If we look critically, Abiola and Obasanjo had so many things in common and that probably must have informed the cabal’s choice for Obasanjo after Abiola’s death. Abiola and Obasanjo hail from Ogun State, they attended the same secondary school – Baptist Grammar school in Abeokuta, now Baptists Boys High School (BBHS) where Abiola was the editor-in-chief of their school Magazine (The Trumpeter) and Obasanjo was his assistant. Both men share almost the same circle of friends, they are considered legend in their own right and are being celebrated by the Yoruba nation. Abiola and Obasanjo are also polygamists, and frankly, they share a remarkable degree of resemblance. Both are philanthropists but one of them exhibits more philanthropy than the other, you can guess which. In any case, their generosity has earned them over 30 traditional titles each and multiple awards that they have lost count. Both men have been wrongly convicted and sent to prison for crimes they did not really commit.

On the other hand, Abiola proved to be more academically sound. He bagged first class honours degree in Accountancy from the University of Glasgow, Scotland. He also received a distinction from the Institute of Chartered Accountants of Scotland. Academically, not much is said about Obasanjo since he completed his Military school in Kaduna. Chief MKO Abiola had been a politician and an entrepreneur right from the sixties even up to his death, whereas Obasanjo was a military man cum politician/businessman.

Abiola was a Muslim though he was not keen about religiosity, but Obasanjo appears to be an ‘ardent Christian’. Perhaps the most distinguishing politically ideological difference between the two was that Abiola was more of a socialist while Obasanjo was a capitalist.

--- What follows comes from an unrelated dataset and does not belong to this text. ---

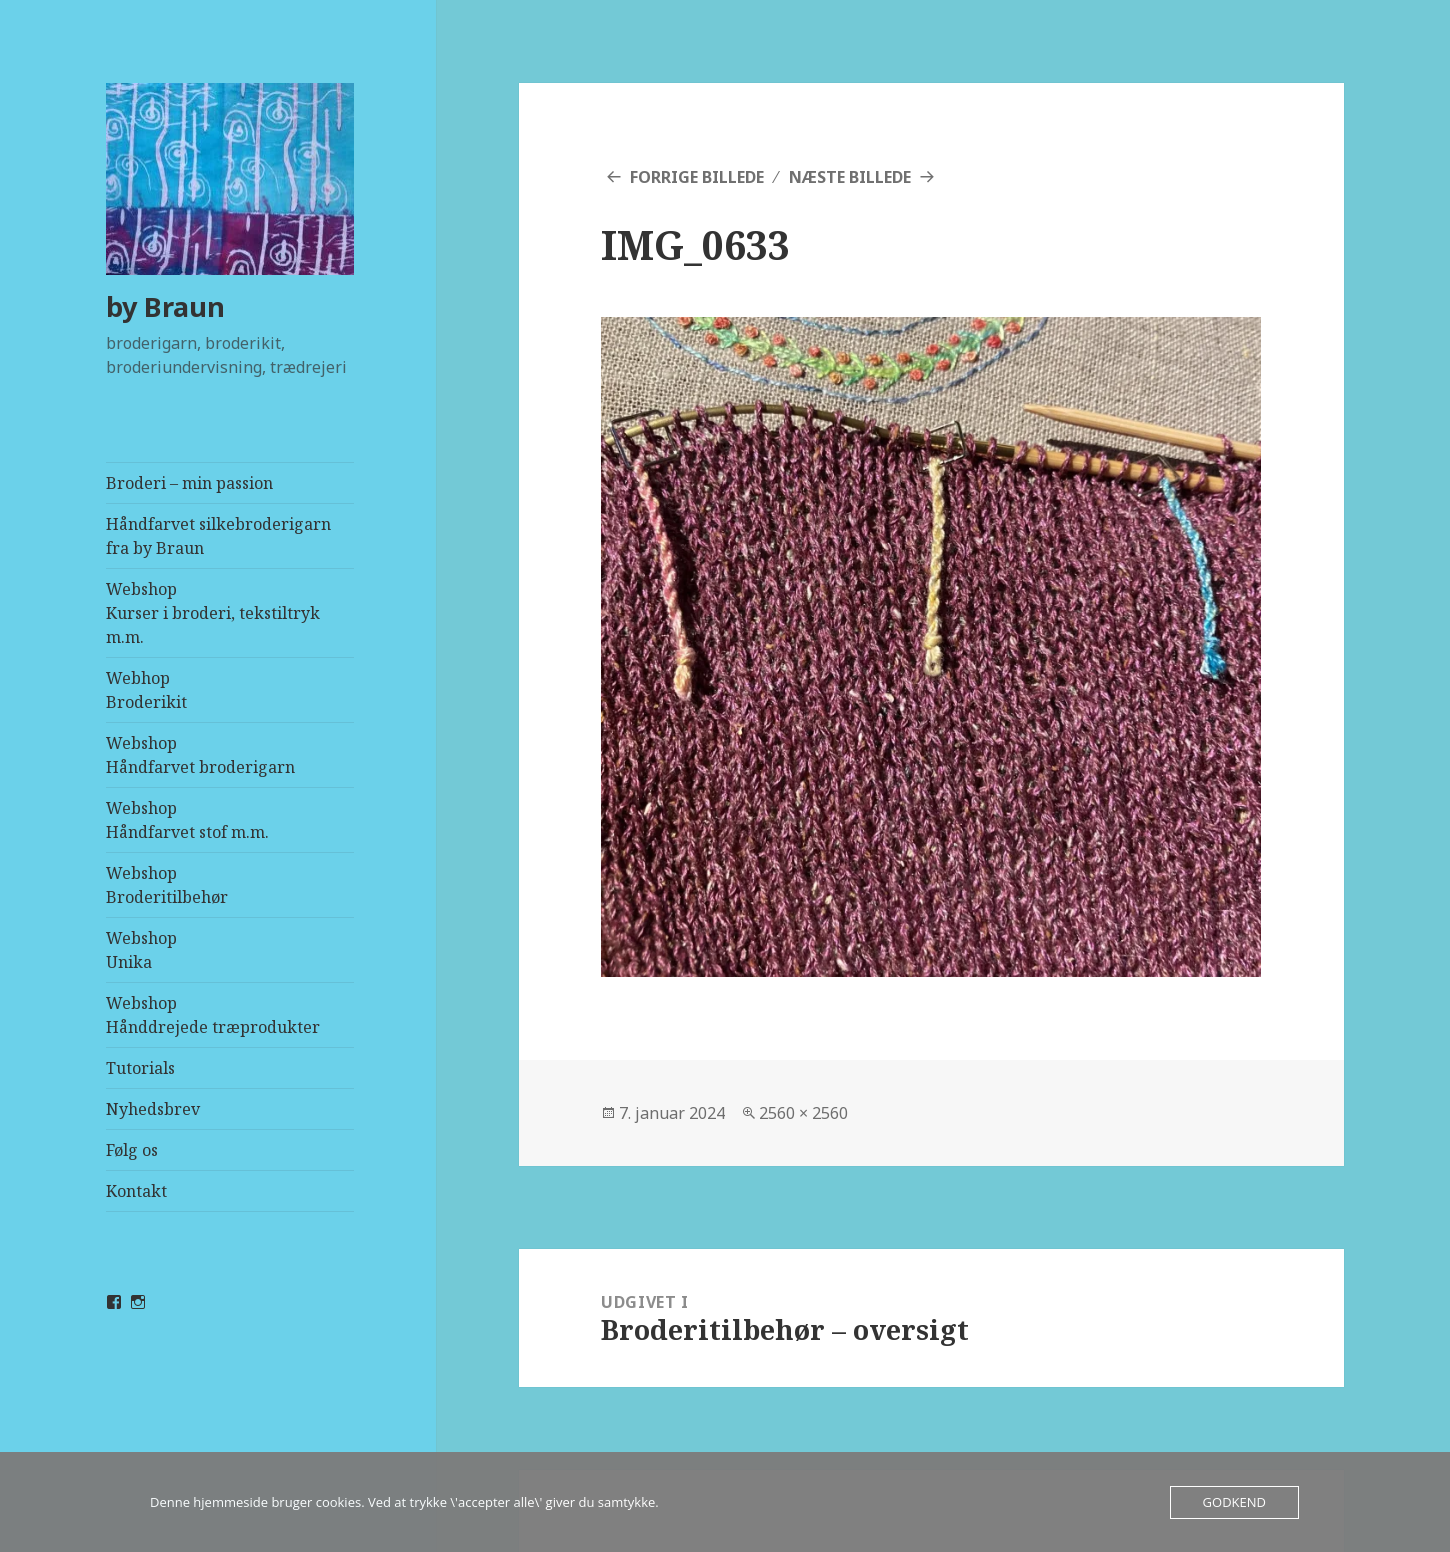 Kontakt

Abiola was sensitive to the yearnings of the masses and that brought him unwavering support from all the commoners within the federation, Obasanjo was brought in for the sake of democracy in 1999.

Though, frankly speaking I am not an adherent of “Democracy day” celebration (because I feel it should be encapsulated in the Independence Day), I believe the June 12 remembrance is more justifiable being the day Nigeria was denied the right to have a saner and more purposeful people-minded democracy. Obasanjo arbitrarily chose May 29 to be remembered as “Democracy Day” because he was the one who was handed the democracy baton. If he or Abdul Salami Abubakar had been a little more patient and waited 14 days longer, June 12 would have been our democracy day, and as such, it would have had more significance, thus avoiding the May 29 parody.